### EXTRACTED DATA

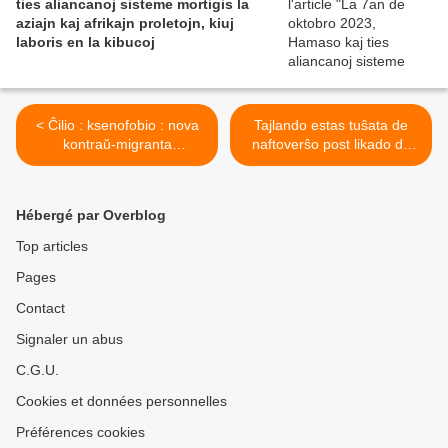
ties aliancanoj sisteme mortigis la
aziajn kaj afrikajn proletojn, kiuj
laboris en la kibucoj
< Ĉilio : ksenofobio : nova
Tajlando estas tuŝata de
kontraŭ-migranta
naftoverŝo post likado de
manifestacio en Ikiko
naftodukto >
Hébergé par Overblog
Top articles
Pages
Contact
Signaler un abus
C.G.U.
Cookies et données personnelles
Préférences cookies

### WORK TASK
Once the line that contains "Signaler un abus" is found, please give it again exactly, along with each line that comes after it, through the last line of the entries.

### REPLY TO THE TASK
Signaler un abus
C.G.U.
Cookies et données personnelles
Préférences cookies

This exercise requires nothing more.